CHAPTER 26 Who’s missing: where’s the consumer?
‘Consumers’ are people who utilise goods or services. In the health care system consumers can include patients, families, carers and organisations (Consumers’ Health Forum [CHF] 2007). Whether you are admitted to hospital or go to an Emergency Room (ER), visit your general practitioner or community clinic, consult a chemist or a physiotherapist, take a headache pill or have a massage, you are a health care consumer.
In times past, health care information was restricted to a select group of health care practitioners, however the advent of the internet has improved access to high-quality, up-to-date health care information for many people. This increased access to health care information has changed the relationship between health care consumers and health care providers. Consumers overall are now better informed, with the ability to locate advice on a wide variety of health-related questions. Quality of the advice available is, however, variable and some groups have formed with the specific goal of providing accurate, relevant, up-to-date information to consumers (see, for example, Consumers’ Health Forum, and HealthInsite under online resources at the end of this chapter).
Society’s expectations of the health professional–health consumer relationship has also changed. In 1992 the landmark court case Rogers vs Whitaker redefined Australian common law, reaffirming the right of patients to make their own decisions about treatments and the medical practitioner’s responsibility to provide reasonable information on which to base those decisions.
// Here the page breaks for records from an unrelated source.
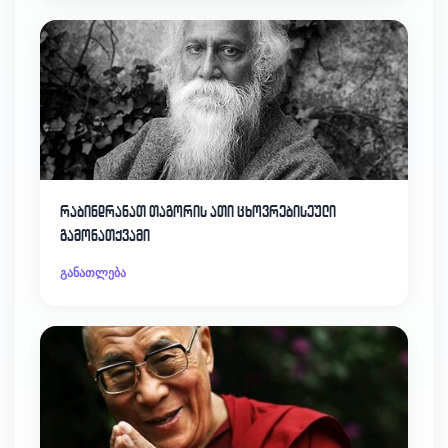
რაბინდრანათ თაგორის ათი ცხოვრებისეული
გამონათქვამი
განათლება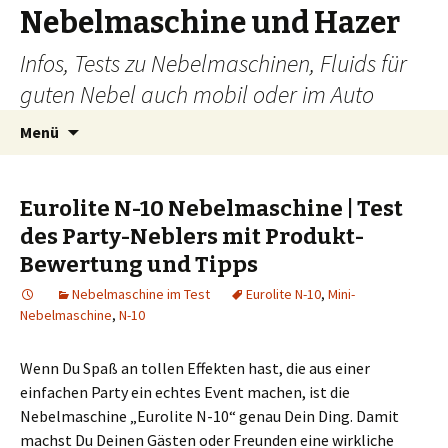
Nebelmaschine und Hazer
Infos, Tests zu Nebelmaschinen, Fluids für
guten Nebel auch mobil oder im Auto
Zum
Suchen
Menü
Inhalt
nach:
springen
Eurolite N-10 Nebelmaschine | Test
des Party-Neblers mit Produkt-
Bewertung und Tipps
Nebelmaschine im Test
Eurolite N-10
,
Mini-
Nebelmaschine
,
N-10
Wenn Du Spaß an tollen Effekten hast, die aus einer
einfachen Party ein echtes Event machen, ist die
Nebelmaschine „Eurolite N-10“ genau Dein Ding. Damit
machst Du Deinen Gästen oder Freunden eine wirkliche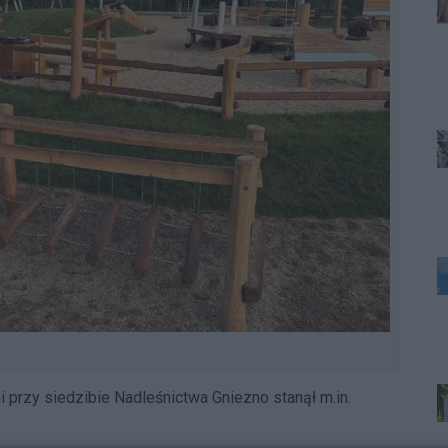
 przy siedzibie Nadleśnictwa Gniezno stanął m.in.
For a short summary of this case, see under McDonald in the further reading section at the end of this chapter.
Despite the broader social, cultural, economic and political perspectives of consumer involvement in the health care system, most health care professionals and consumers still interact on an individual basis, as patient and provider. It is in this one-on-one realm that we can make our personal contribution to patient involvement in health care. The following case study is the story of a patient: the health care journey for one child and his family.
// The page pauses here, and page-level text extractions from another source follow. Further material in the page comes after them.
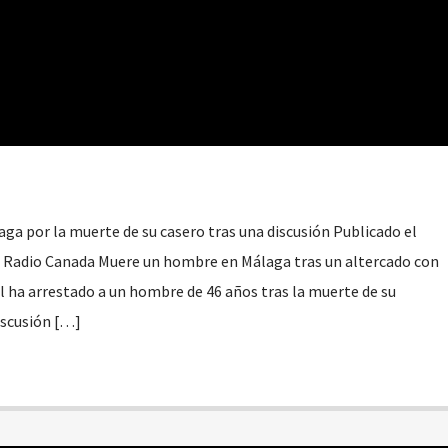
a por la muerte de su casero tras una discusión Publicado el
e Radio Canada Muere un hombre en Málaga tras un altercado con
l ha arrestado a un hombre de 46 años tras la muerte de su
iscusión […]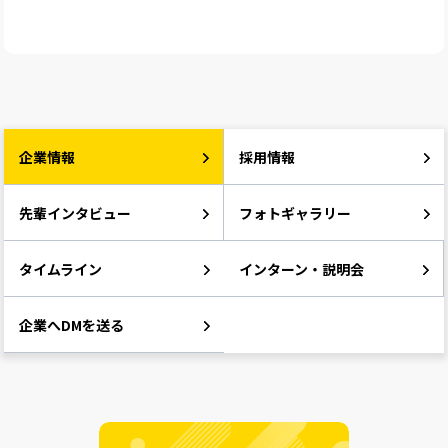
企業情報
採用情報
先輩インタビュー
フォトギャラリー
タイムライン
インターン・説明会
企業へDMを送る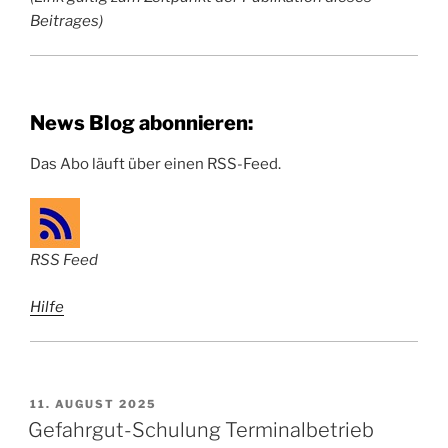
Beitrages)
News Blog abonnieren:
Das Abo läuft über einen RSS-Feed.
RSS Feed
Hilfe
VERÖFFENTLICHT
11. AUGUST 2025
AM
Gefahrgut-Schulung Terminalbetrieb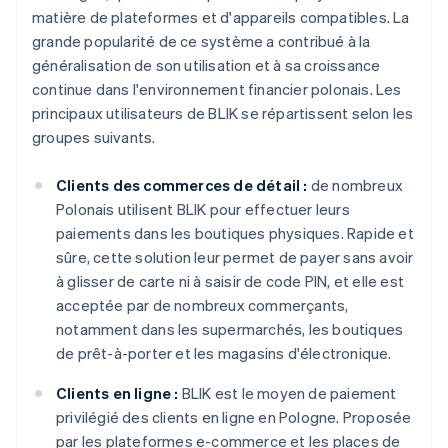
matière de plateformes et d'appareils compatibles. La
grande popularité de ce système a contribué à la
généralisation de son utilisation et à sa croissance
continue dans l'environnement financier polonais. Les
principaux utilisateurs de BLIK se répartissent selon les
groupes suivants.
Clients des commerces de détail :
de nombreux
Polonais utilisent BLIK pour effectuer leurs
paiements dans les boutiques physiques. Rapide et
sûre, cette solution leur permet de payer sans avoir
à glisser de carte ni à saisir de code PIN, et elle est
acceptée par de nombreux commerçants,
notamment dans les supermarchés, les boutiques
de prêt-à-porter et les magasins d'électronique.
Clients en ligne :
BLIK est le moyen de paiement
privilégié des clients en ligne en Pologne. Proposée
par les plateformes e-commerce et les places de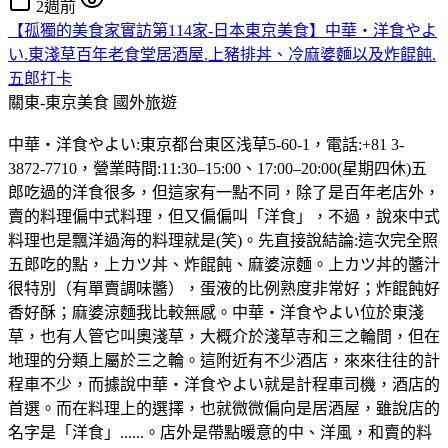
2週前
【孤獨的美食家實訪第114家-日本東京美食】中華・洋食やよ
い.東淺草百年老食堂居酒屋.上豬排丼、冷麻婆麵以及炸餛飩.
五郎打卡
關東-東京美食
國外旅遊
中華・洋食やよい:東京都台東区浅草5-60-1，電話:+81 3-
3872-7710，營業時間:11:30–15:00、17:00–20:00(星期四休)五
郎吃過的洋食很多，但這家有一點不同，除了是百年老店外，
賣的料理偏中式料理，但又偏偏叫「洋食」，不過，說來中式
料理也是飄洋過海的料理就是(笑)。先直接說結論:這次完全照
五郎吃的點，上カツ丼、炸餛飩、麻婆涼麵。上カツ丼的醬汁
很特別（有單賣調味醬），蛋液的比例熟度非常好；炸餛飩好
香好酥；麻婆涼麵我比較無感。中華・洋食やよい位於東淺
草，也有人管它叫奧淺草，大概介於淺草寺和三之輪間，但在
地理的分類上屬於三之輪。這附近有不少酒店，來來往往的計
程車不少，而據說中華・洋食やよい就是計程車司機，酒店的
首選。而在料理上的選擇，也就微微偏向是居酒屋，雖說店的
名字是「洋食」......。店外是帶點暖意的中、洋風，和賣的料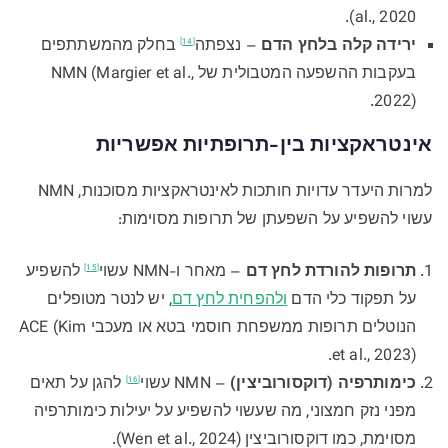
al., 2020).
ירידה קלה בלחץ הדם
–
נצפתה
בחלק מהמשתתפים
[14]
בעקבות ההשפעה המטבולית של NMN (Margier et al.,
2022).
אינטראקציות בין-תרופתיות אפשריות
למרות היעדר עדויות חותכות לאינטראקציות מסוכנות, NMN
עשוי להשפיע על השפעתן של תרופות מסוימות:
תרופות להורדת לחץ דם
– מאחר ו-NMN
עשוי
להשפיע
[15]
על תפקוד כלי הדם
ולהפחית לחץ דם
, יש לנטר מטופלים
הנוטלים תרופות ממשפחת חוסמי בטא או מעכבי ACE (Kim
et al., 2023).
כימותרפיה (דוקסורוביצין)
– NMN
עשוי
להגן על תאים
[16]
מפני נזק חמצוני, מה שעשוי להשפיע על יעילות כימותרפיה
מסוימת, כמו דוקסורוביצין (Wen et al., 2024).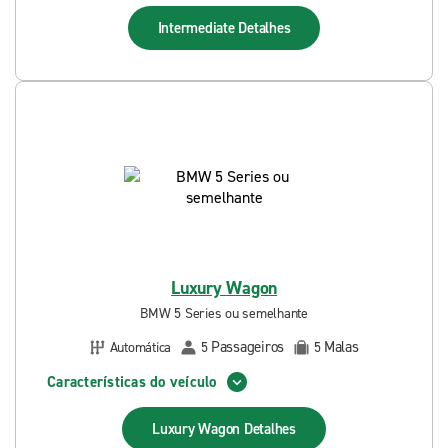
Intermediate
Detalhes
Luxury Wagon
BMW 5 Series ou semelhante
Passageiros
Malas
Automática
5
5
Características do veículo
Luxury Wagon
Detalhes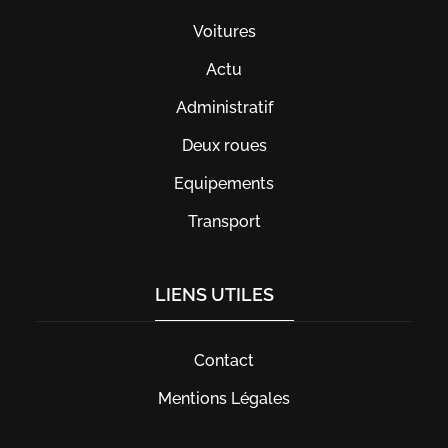
Voitures
Actu
Administratif
Deux roues
Equipements
Transport
LIENS UTILES
Contact
Mentions Légales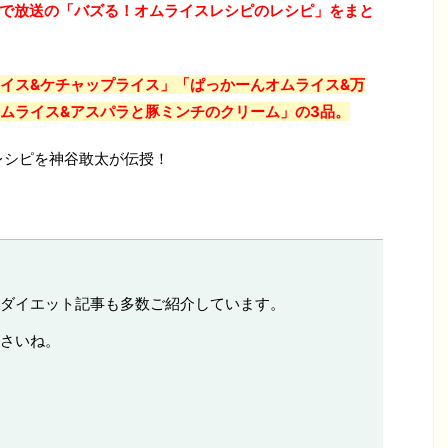
で放送の「
バズる！オムライスレシピ
のレシピ」をまと
イス&ケチャップライス」「ぱっかーんオムライス&万
ムライス&アスパラと豚ミンチのクリーム」の3品。
レシピを神谷敢太が伝授！
ダイエット記事も多数ご紹介しています。
さいね。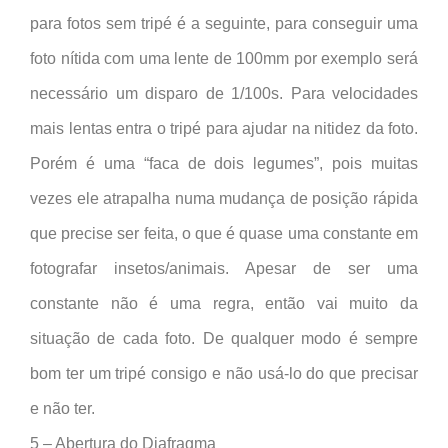
para fotos sem tripé é a seguinte, para conseguir uma
foto nítida com uma lente de 100mm por exemplo será
necessário um disparo de 1/100s. Para velocidades
mais lentas entra o tripé para ajudar na nitidez da foto.
Porém é uma “faca de dois legumes”, pois muitas
vezes ele atrapalha numa mudança de posição rápida
que precise ser feita, o que é quase uma constante em
fotografar insetos/animais. Apesar de ser uma
constante não é uma regra, então vai muito da
situação de cada foto. De qualquer modo é sempre
bom ter um tripé consigo e não usá-lo do que precisar
e não ter.
5 – Abertura do Diafragma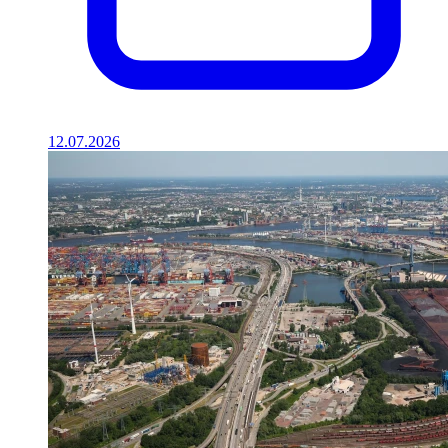
12.07.2026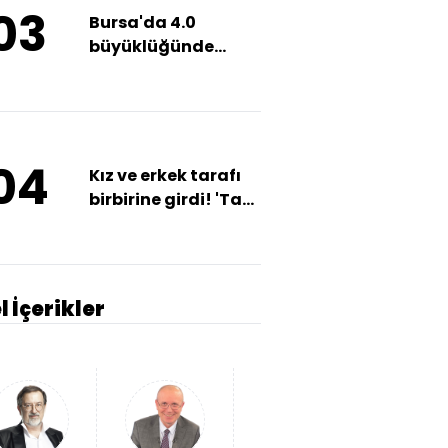
03
Bursa'da 4.0
büyüklüğünde
deprem!
04
Kız ve erkek tarafı
birbirine girdi! 'Takı'
kavgası sokağa
taştı!
l İçerikler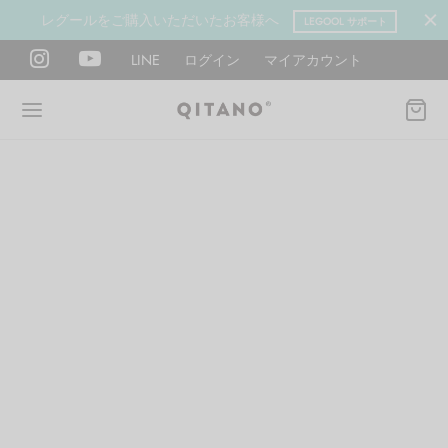
レグールをご購入いただいたお客様へ
LEGOOL サポート
LINE
ログイン
マイアカウント
Back
Back
Back
Back
Back
Back
ANO METHOD ACADEMY
OOL
Y LAB
肉図鑑
ットネス 一覧
イエット
ANO Method Academyとは
式】レグール
図鑑
ーウエイト
エットマインド
eck
タイプ診断（3問）
ールの使い方・効果
レッチ 一覧
ントレーニング
houlder
電子書籍プレゼント
ールの特集
ットネス 一覧
腕
筋トレ
Hand / arm
プラン
ール取扱店募集
ィメイク
ササイズ（有料会員）
hest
Keown Jaymes Dunn died 2 days before his 10th birthday. He had been sick for 4 years, 7 months and 17 days. Actually, he had been sick for much longer than that, probably all his life, but it was on 15 August 1998 that the medulloblastoma growing in his brain gave notice to him and us, his family.
With seven of us getting off to school and work, mornings in our house were always chaos. Keown’s occasional headaches, maybe sometimes vomiting, were nothing more than the same school morning illnesses that plagued the rest of the children, certainly nothing to set my critical care nurse senses tingling. Until one morning when the school called — ‘Keown has a bad headache. He’s crying and the light hurts his eyes.’
The run to the ER — waiting, waiting — wide pulse pressure, slow pulse, slow respirations. I know it’s not meningitis — no fever, no rash, no stiff neck — but please, please rule out a space occupying lesion. Space occupying lesion — that’s what I said. This was my little boy. I was so scared I couldn’t even think it let alone say it — what if it’s a tumour? What if it’s a brain tumour?
The ambulance trip to the Children’s Hospital, the emergency neurosurgery. The system took over — a very short meeting with the neurosurgeon to explain what he was planning and the risks. While one nurse prepped Keown for surgery, another nurse scoured the hospital for a camera so we could take a picture — in case we never saw him again. Keown was too sick to even hear the neurosurgeon; his head hurt too much to listen or talk. James, my husband and Keown’s father, and I repeated what the neurosurgeon had said, signed the consent form, but with that presentation there weren’t options, there were no real choices, there wasn’t time.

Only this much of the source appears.